Document understanding data:
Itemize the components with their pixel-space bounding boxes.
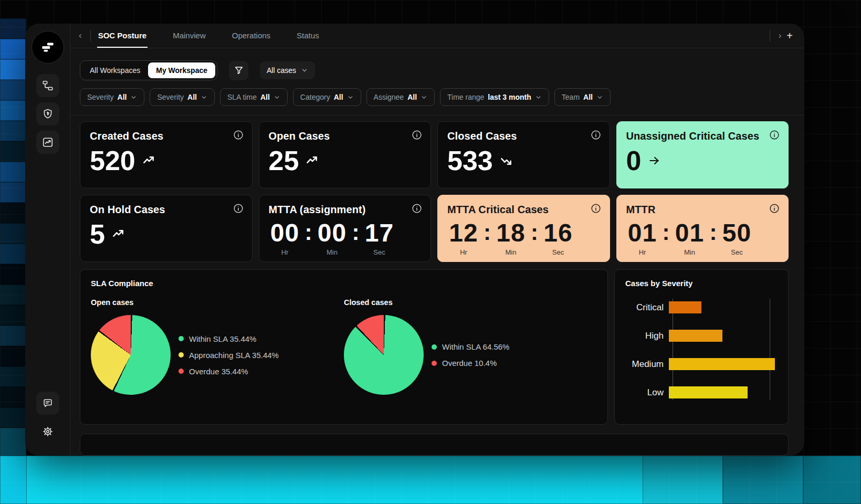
tab-soc-posture[interactable]: SOC Posture [97,24,148,48]
legend-item: Overdue 10.4% [432,359,509,368]
sla-compliance-panel: SLA Compliance Open cases Within SLA 35.… [80,269,608,425]
sidebar-item-security[interactable] [36,102,59,125]
bar-row: Low [625,386,778,398]
bar-row: Critical [625,301,778,313]
chart-trend-icon [42,136,54,148]
sidebar [25,24,70,456]
chip-value: All [334,93,343,101]
bar-critical[interactable] [669,301,701,313]
legend-label: Overdue 35.44% [189,367,248,376]
info-icon[interactable] [233,203,244,214]
trend-down-icon [499,154,513,167]
chip-label: Severity [87,93,114,101]
card-value: 25 [269,147,299,174]
all-workspaces-option[interactable]: All Workspaces [82,62,148,78]
tabs-forward-icon[interactable]: › [776,30,784,41]
tab-status[interactable]: Status [296,24,320,48]
tab-bar: ‹ SOC Posture Mainview Operations Status… [70,24,804,48]
app-window: ‹ SOC Posture Mainview Operations Status… [25,24,804,456]
bar-row: High [625,330,778,342]
my-workspace-option[interactable]: My Workspace [148,62,215,78]
filter-chip-assignee[interactable]: Assignee All [366,88,435,106]
info-icon[interactable] [412,130,422,140]
chip-label: Assignee [374,93,404,101]
filter-chip-time-range[interactable]: Time range last 3 month [440,88,549,106]
tab-bar-right: › + [763,24,796,48]
app-logo[interactable] [32,31,64,64]
info-icon[interactable] [769,203,780,214]
timer-unit-hr: Hr [460,248,467,256]
bar-medium[interactable] [669,358,775,370]
chip-value: All [260,93,270,101]
mttr-card[interactable]: MTTR 01Hr : 01Min : 50Sec [616,195,789,262]
timer-colon: : [480,220,495,256]
open-cases-pie-chart[interactable] [91,315,171,395]
chip-label: Time range [447,93,484,101]
filter-chip-category[interactable]: Category All [293,88,361,106]
created-cases-card[interactable]: Created Cases 520 [80,121,253,188]
chip-value: All [583,93,593,101]
sidebar-item-chat[interactable] [36,392,59,415]
cases-dropdown[interactable]: All cases [260,61,315,79]
tabs-back-icon[interactable]: ‹ [77,30,84,41]
filter-chip-severity-2[interactable]: Severity All [150,88,214,106]
timer-colon: : [527,220,542,256]
timer-value: 12Hr : 18Min : 16Sec [447,220,600,256]
cases-dropdown-value: All cases [267,66,296,75]
chevron-down-icon [347,94,354,101]
workspace-toggle: All Workspaces My Workspace [80,60,217,80]
info-icon[interactable] [233,130,244,140]
chip-label: Team [562,93,580,101]
severity-bar-chart[interactable]: CriticalHighMediumLow [625,301,778,398]
tab-label: Mainview [173,31,206,40]
mtta-assignment-card[interactable]: MTTA (assignment) 00Hr : 00Min : 17Sec [259,195,432,262]
timer-minutes: 01 [675,220,704,246]
chip-label: Severity [157,93,184,101]
divider [90,30,91,41]
filter-chip-severity-1[interactable]: Severity All [80,88,144,106]
sidebar-item-settings[interactable] [36,420,59,443]
timer-seconds: 17 [365,220,394,246]
on-hold-cases-card[interactable]: On Hold Cases 5 [80,195,253,262]
sidebar-item-workflows[interactable] [36,74,59,97]
tab-operations[interactable]: Operations [231,24,271,48]
closed-cases-pie-chart[interactable] [344,315,424,395]
divider [770,30,770,41]
timer-colon: : [349,220,363,256]
info-icon[interactable] [769,130,780,140]
legend-item: Within SLA 35.44% [178,334,279,343]
info-icon[interactable] [591,203,601,214]
chip-value: All [187,93,197,101]
info-icon[interactable] [591,130,601,140]
tab-mainview[interactable]: Mainview [172,24,207,48]
bar-low[interactable] [669,386,748,398]
unassigned-critical-cases-card[interactable]: Unassigned Critical Cases 0 [616,121,789,188]
timer-colon: : [301,220,316,256]
info-icon[interactable] [412,203,422,214]
sidebar-bottom [36,392,59,448]
legend-item: Overdue 35.44% [178,367,279,376]
filter-button[interactable] [229,61,248,80]
panel-title: Cases by Severity [625,279,778,288]
timer-colon: : [659,220,674,256]
timer-unit-sec: Sec [731,248,742,256]
chevron-down-icon [421,94,427,101]
chart-subtitle: Closed cases [344,298,597,307]
chip-value: last 3 month [488,93,531,101]
mtta-critical-cases-card[interactable]: MTTA Critical Cases 12Hr : 18Min : 16Sec [437,195,610,262]
timer-hours: 01 [628,220,657,246]
chart-axis-line [673,299,673,400]
timer-seconds: 50 [722,220,751,246]
filter-chip-team[interactable]: Team All [554,88,611,106]
panel-title: SLA Compliance [91,279,597,288]
sidebar-item-analytics[interactable] [36,131,59,154]
legend-dot [178,336,184,341]
bar-high[interactable] [669,330,722,342]
filter-chip-sla-time[interactable]: SLA time All [220,88,288,106]
add-tab-button[interactable]: + [783,30,796,42]
closed-cases-card[interactable]: Closed Cases 533 [437,121,610,188]
card-title: MTTA (assignment) [269,204,422,216]
card-value: 0 [626,147,642,174]
open-cases-card[interactable]: Open Cases 25 [259,121,432,188]
timer-minutes: 18 [496,220,525,246]
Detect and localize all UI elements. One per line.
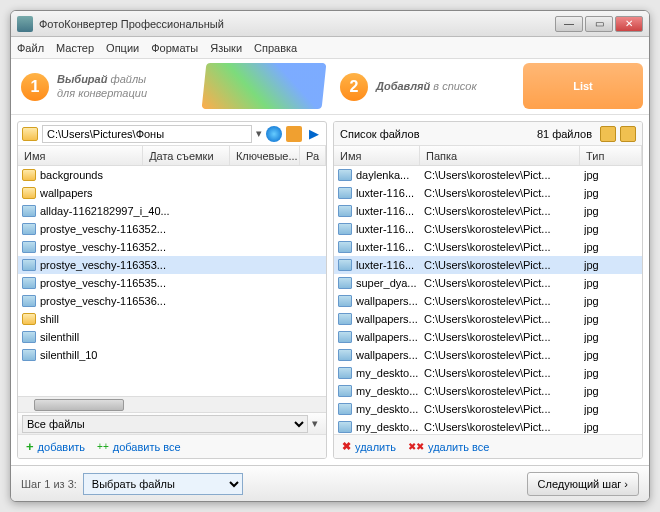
- list-item[interactable]: shill: [18, 310, 326, 328]
- menu-languages[interactable]: Языки: [210, 42, 242, 54]
- image-file-icon: [338, 223, 352, 235]
- left-file-list[interactable]: backgroundswallpapersallday-1162182997_i…: [18, 166, 326, 396]
- remove-all-label: удалить все: [428, 441, 489, 453]
- list-item[interactable]: prostye_veschy-116535...: [18, 274, 326, 292]
- step-1-text: Выбирай файлы для конвертации: [57, 73, 147, 99]
- item-name: my_deskto...: [356, 385, 424, 397]
- col-date[interactable]: Дата съемки: [143, 146, 230, 165]
- list-item[interactable]: luxter-116...C:\Users\korostelev\Pict...…: [334, 184, 642, 202]
- item-name: my_deskto...: [356, 403, 424, 415]
- image-file-icon: [22, 223, 36, 235]
- menu-help[interactable]: Справка: [254, 42, 297, 54]
- titlebar[interactable]: ФотоКонвертер Профессиональный — ▭ ✕: [11, 11, 649, 37]
- step-2-text: Добавляй в список: [376, 80, 477, 93]
- list-badge: List: [573, 80, 593, 92]
- image-file-icon: [338, 313, 352, 325]
- item-folder: C:\Users\korostelev\Pict...: [424, 313, 584, 325]
- item-type: jpg: [584, 385, 638, 397]
- list-item[interactable]: prostye_veschy-116352...: [18, 220, 326, 238]
- list-item[interactable]: wallpapers...C:\Users\korostelev\Pict...…: [334, 310, 642, 328]
- list-item[interactable]: wallpapers...C:\Users\korostelev\Pict...…: [334, 292, 642, 310]
- item-type: jpg: [584, 313, 638, 325]
- add-button[interactable]: +добавить: [26, 439, 85, 454]
- list-item[interactable]: silenthill: [18, 328, 326, 346]
- menu-options[interactable]: Опции: [106, 42, 139, 54]
- step-1-rest: файлы: [107, 73, 146, 85]
- list-item[interactable]: my_deskto...C:\Users\korostelev\Pict...j…: [334, 400, 642, 418]
- rcol-name[interactable]: Имя: [334, 146, 420, 165]
- item-type: jpg: [584, 223, 638, 235]
- list-item[interactable]: wallpapers...C:\Users\korostelev\Pict...…: [334, 346, 642, 364]
- remove-button[interactable]: ✖удалить: [342, 440, 396, 453]
- filter-row: Все файлы ▾: [18, 412, 326, 434]
- rcol-folder[interactable]: Папка: [420, 146, 580, 165]
- image-file-icon: [338, 259, 352, 271]
- item-folder: C:\Users\korostelev\Pict...: [424, 385, 584, 397]
- item-name: luxter-116...: [356, 223, 424, 235]
- save-list-icon[interactable]: [620, 126, 636, 142]
- list-item[interactable]: my_deskto...C:\Users\korostelev\Pict...j…: [334, 418, 642, 434]
- list-item[interactable]: silenthill_10: [18, 346, 326, 364]
- step-select[interactable]: Выбрать файлы: [83, 473, 243, 495]
- add-all-button[interactable]: ++добавить все: [97, 441, 181, 453]
- right-file-list[interactable]: daylenka...C:\Users\korostelev\Pict...jp…: [334, 166, 642, 434]
- list-item[interactable]: luxter-116...C:\Users\korostelev\Pict...…: [334, 238, 642, 256]
- item-folder: C:\Users\korostelev\Pict...: [424, 403, 584, 415]
- file-filter-select[interactable]: Все файлы: [22, 415, 308, 433]
- menu-master[interactable]: Мастер: [56, 42, 94, 54]
- close-button[interactable]: ✕: [615, 16, 643, 32]
- list-item[interactable]: wallpapers...C:\Users\korostelev\Pict...…: [334, 328, 642, 346]
- list-item[interactable]: allday-1162182997_i_40...: [18, 202, 326, 220]
- go-icon[interactable]: ▶: [306, 126, 322, 142]
- window-controls: — ▭ ✕: [555, 16, 643, 32]
- list-item[interactable]: luxter-116...C:\Users\korostelev\Pict...…: [334, 220, 642, 238]
- step-2-bold: Добавляй: [376, 80, 430, 92]
- list-item[interactable]: my_deskto...C:\Users\korostelev\Pict...j…: [334, 364, 642, 382]
- path-bar: ▾ ▶: [18, 122, 326, 146]
- list-item[interactable]: luxter-116...C:\Users\korostelev\Pict...…: [334, 202, 642, 220]
- image-file-icon: [22, 277, 36, 289]
- list-item[interactable]: backgrounds: [18, 166, 326, 184]
- plus-all-icon: ++: [97, 441, 109, 452]
- menu-file[interactable]: Файл: [17, 42, 44, 54]
- minimize-button[interactable]: —: [555, 16, 583, 32]
- filter-dropdown-icon: ▾: [308, 417, 322, 430]
- footer-bar: Шаг 1 из 3: Выбрать файлы Следующий шаг …: [11, 465, 649, 501]
- maximize-button[interactable]: ▭: [585, 16, 613, 32]
- image-file-icon: [338, 169, 352, 181]
- thumbnail-view-icon[interactable]: [286, 126, 302, 142]
- item-name: luxter-116...: [356, 259, 424, 271]
- col-rating[interactable]: Ра: [300, 146, 326, 165]
- menu-formats[interactable]: Форматы: [151, 42, 198, 54]
- next-step-button[interactable]: Следующий шаг ›: [527, 472, 639, 496]
- col-keywords[interactable]: Ключевые...: [230, 146, 300, 165]
- list-item[interactable]: wallpapers: [18, 184, 326, 202]
- path-dropdown-icon[interactable]: ▾: [256, 127, 262, 140]
- banner-step-2: 2 Добавляй в список List: [330, 59, 649, 114]
- file-count: 81 файлов: [537, 128, 592, 140]
- list-item[interactable]: super_dya...C:\Users\korostelev\Pict...j…: [334, 274, 642, 292]
- item-folder: C:\Users\korostelev\Pict...: [424, 421, 584, 433]
- path-input[interactable]: [42, 125, 252, 143]
- open-list-icon[interactable]: [600, 126, 616, 142]
- list-item[interactable]: luxter-116...C:\Users\korostelev\Pict...…: [334, 256, 642, 274]
- list-item[interactable]: prostye_veschy-116352...: [18, 238, 326, 256]
- app-window: ФотоКонвертер Профессиональный — ▭ ✕ Фай…: [10, 10, 650, 502]
- left-scrollbar[interactable]: [18, 396, 326, 412]
- rcol-type[interactable]: Тип: [580, 146, 642, 165]
- item-type: jpg: [584, 349, 638, 361]
- item-type: jpg: [584, 277, 638, 289]
- image-file-icon: [22, 259, 36, 271]
- col-name[interactable]: Имя: [18, 146, 143, 165]
- list-item[interactable]: daylenka...C:\Users\korostelev\Pict...jp…: [334, 166, 642, 184]
- item-type: jpg: [584, 169, 638, 181]
- list-item[interactable]: prostye_veschy-116353...: [18, 256, 326, 274]
- item-type: jpg: [584, 331, 638, 343]
- scroll-thumb[interactable]: [34, 399, 124, 411]
- remove-all-button[interactable]: ✖✖удалить все: [408, 441, 489, 453]
- app-icon: [17, 16, 33, 32]
- list-item[interactable]: prostye_veschy-116536...: [18, 292, 326, 310]
- list-item[interactable]: my_deskto...C:\Users\korostelev\Pict...j…: [334, 382, 642, 400]
- item-name: daylenka...: [356, 169, 424, 181]
- refresh-icon[interactable]: [266, 126, 282, 142]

**Exercise details**
Search the entries above for the string "dropdown". Copy each line that holds it.

**Finished exercise**
cases-dropdown[interactable]: All cases [260,61,315,79]
cases-dropdown-value: All cases [267,66,296,75]
- filter-dropdown-icon: ▾: [308, 417, 322, 430]
- path-dropdown-icon[interactable]: ▾: [256, 127, 262, 140]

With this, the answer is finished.